[Stored data entries]
== == ==
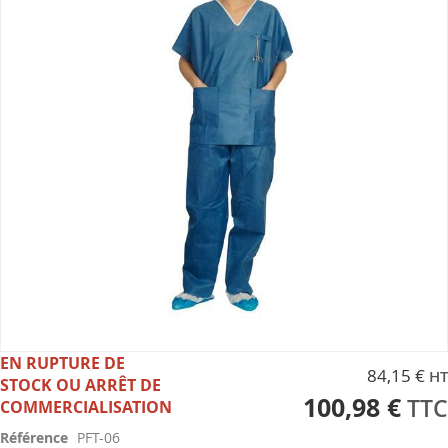
the
images
gallery
Skip
EN RUPTURE DE
84,15 €
to
STOCK OU ARRÊT DE
the
100,98 €
COMMERCIALISATION
beginning
Référence
PFT-06
of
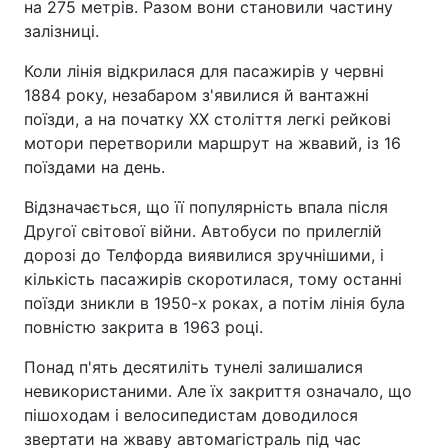
на 275 метрів. Разом вони становили частину
залізниці.
Тема оформлення
Коли лінія відкрилася для пасажирів у червні
1884 року, незабаром з'явилися й вантажні
поїзди, а на початку XX століття легкі рейкові
мотори перетворили маршрут на жвавий, із 16
поїздами на день.
Відзначається, що її популярність впала після
Другої світової війни. Автобуси по прилеглій
дорозі до Телфорда виявилися зручнішими, і
кількість пасажирів скоротилася, тому останні
поїзди зникли в 1950-х роках, а потім лінія була
повністю закрита в 1963 році.
Понад п'ять десятиліть тунелі залишалися
невикористаними. Але їх закриття означало, що
пішоходам і велосипедистам доводилося
звертати на жваву автомагістраль під час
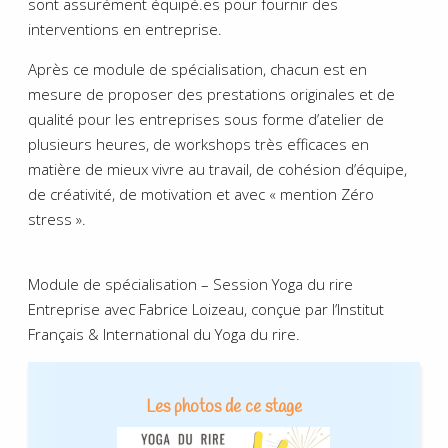
sont assurément équipé.es pour fournir des
interventions en entreprise.
Après ce module de spécialisation, chacun est en
mesure de proposer des prestations originales et de
qualité pour les entreprises sous forme d’atelier de
plusieurs heures, de workshops très efficaces en
matière de mieux vivre au travail, de cohésion d’équipe,
de créativité, de motivation et avec « mention Zéro
stress ».
.
Module de spécialisation – Session Yoga du rire
Entreprise avec Fabrice Loizeau, conçue par l’Institut
Français & International du Yoga du rire.
Les photos de ce stage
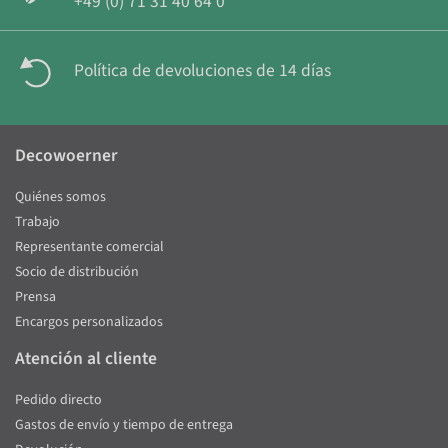
+49 (0) 71 31 40 64 0
Política de devoluciones de 14 días
Decowoerner
Quiénes somos
Trabajo
Representante comercial
Socio de distribución
Prensa
Encargos personalizados
Atención al cliente
Pedido directo
Gastos de envío y tiempo de entrega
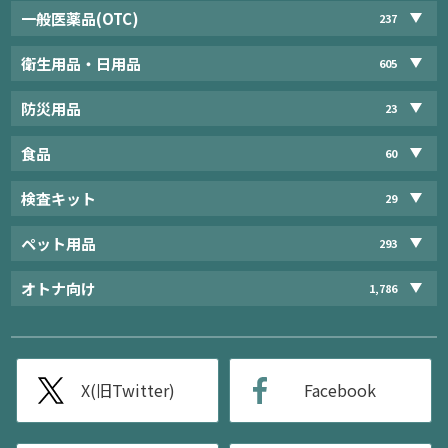
一般医薬品(OTC)
237
衛生用品・日用品
605
防災用品
23
食品
60
検査キット
29
ペット用品
293
オトナ向け
1,786
X(旧Twitter)
Facebook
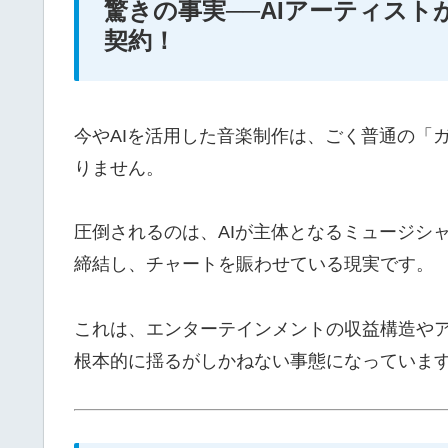
驚きの事実──AIアーティス
契約！
今やAIを活用した音楽制作は、ごく普通の「ガ
りません。
圧倒されるのは、AIが主体となるミュージシ
締結し、チャートを賑わせている現実です。
これは、エンターテインメントの収益構造や
根本的に揺るがしかねない事態になっていま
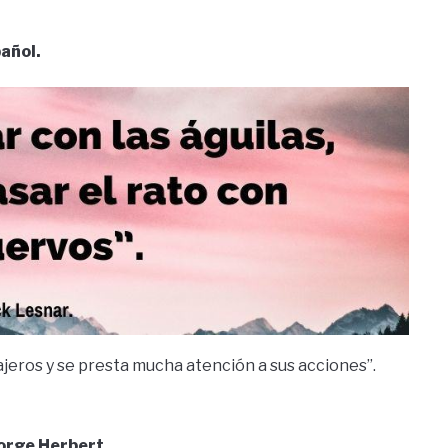
añol.
jeros y se presta mucha atención a sus acciones”.
orge Herbert.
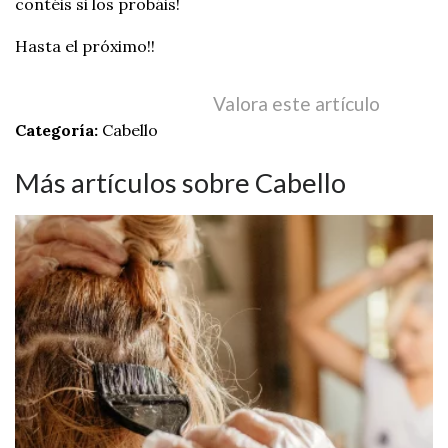
contéis si los probáis!
Hasta el próximo!!
Valora este artículo
Categoría:
Cabello
Más artículos sobre Cabello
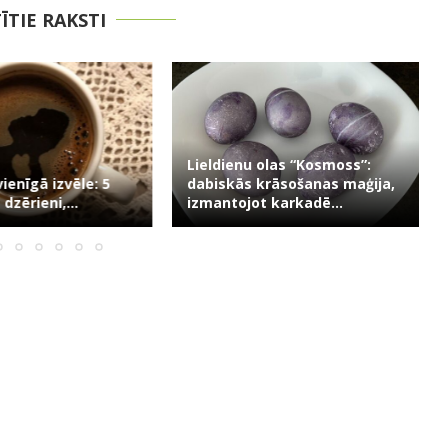
TĪTIE RAKSTI
Lieldienu olas “Kosmoss”:
vienīgā izvēle: 5
dabiskās krāsošanas maģija,
 dzērieni,...
izmantojot karkadē...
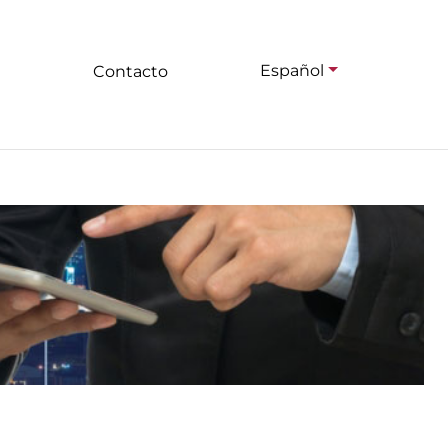
Español
Contacto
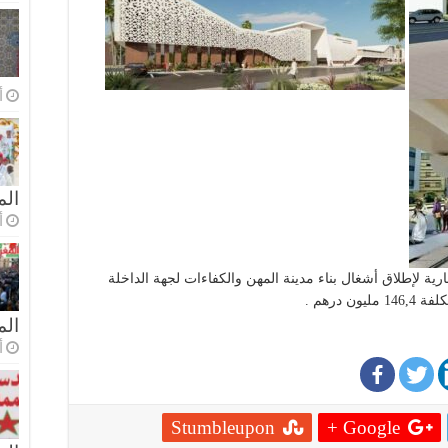
أ
الم
أ
ية لإطلاق أشغال بناء مدينة المهن والكفاءات لجهة الداخلة
ال
أ
Stumbleupon
Google +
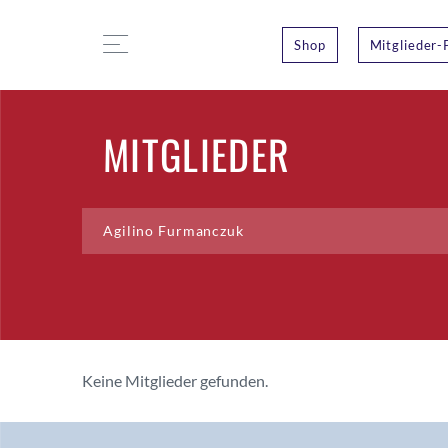
Shop
Mitglieder-
MITGLIEDER
Keine Mitglieder gefunden.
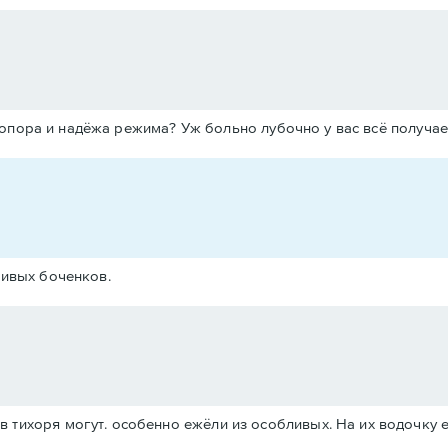
 опора и надёжа режима? Уж больно лубочно у вас всё получае
ливых боченков.
ь в тихоря могут. особенно ежёли из особливых. На их водочк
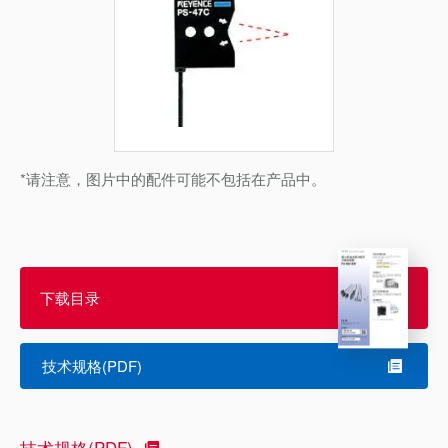
*请注意，图片中的配件可能不包括在产品中。
下载目录
技术规格(PDF)
技术规格(PDF)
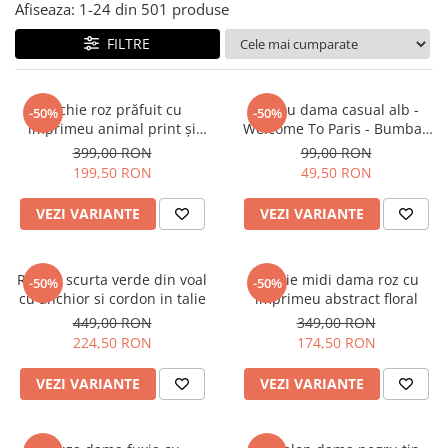
Salopete
Afiseaza:
1-
24
din
501
produse
Tricouri si topuri
FILTRE
Rochii de eveniment
Rochie roz prăfuit cu
Tricou dama casual alb -
-50%
-50%
imprimeu animal print și
Welcome To Paris - Bumbac
curea
Organic
399,00 RON
99,00 RON
199,50 RON
49,50 RON
VEZI VARIANTE
VEZI VARIANTE
Rochie scurta verde din voal
Rochie midi dama roz cu
-50%
-50%
cu anchior si cordon in talie
imprimeu abstract floral
449,00 RON
349,00 RON
224,50 RON
174,50 RON
VEZI VARIANTE
VEZI VARIANTE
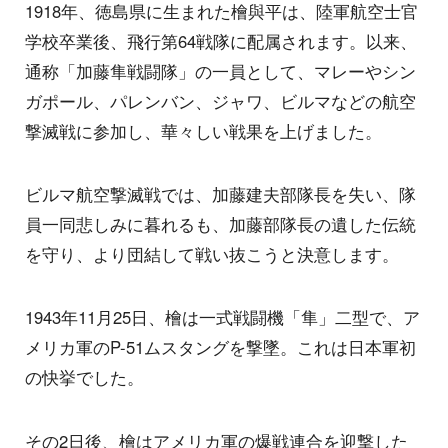
1918年、徳島県に生まれた檜與平は、陸軍航空士官
学校卒業後、飛行第64戦隊に配属されます。以来、
通称「加藤隼戦闘隊」の一員として、マレーやシン
ガポール、パレンバン、ジャワ、ビルマなどの航空
撃滅戦に参加し、華々しい戦果を上げました。
ビルマ航空撃滅戦では、加藤建夫部隊長を失い、隊
員一同悲しみに暮れるも、加藤部隊長の遺した伝統
を守り、より団結して戦い抜こうと決意します。
1943年11月25日、檜は一式戦闘機「隼」二型で、ア
メリカ軍のP-51ムスタングを撃墜。これは日本軍初
の快挙でした。
その2日後、檜はアメリカ軍の爆戦連合を迎撃した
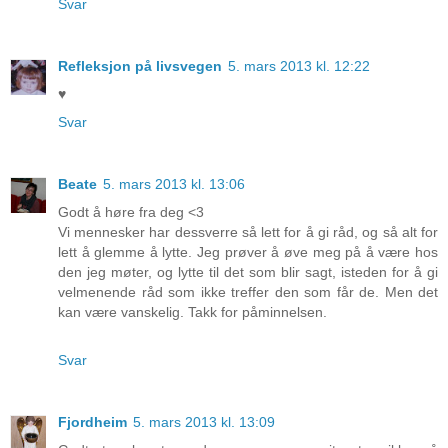
Svar
Refleksjon på livsvegen
5. mars 2013 kl. 12:22
♥
Svar
Beate
5. mars 2013 kl. 13:06
Godt å høre fra deg <3
Vi mennesker har dessverre så lett for å gi råd, og så alt for
lett å glemme å lytte. Jeg prøver å øve meg på å være hos
den jeg møter, og lytte til det som blir sagt, isteden for å gi
velmenende råd som ikke treffer den som får de. Men det
kan være vanskelig. Takk for påminnelsen.
Svar
Fjordheim
5. mars 2013 kl. 13:09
== == ==
* [WHAT THIS TASK INVOLVES] Where does "лінія" appear in the records above? Copy each line that holds it.

* [RESPONSE]
Коли лінія відкрилася для пасажирів у червні
поїзди зникли в 1950-х роках, а потім лінія була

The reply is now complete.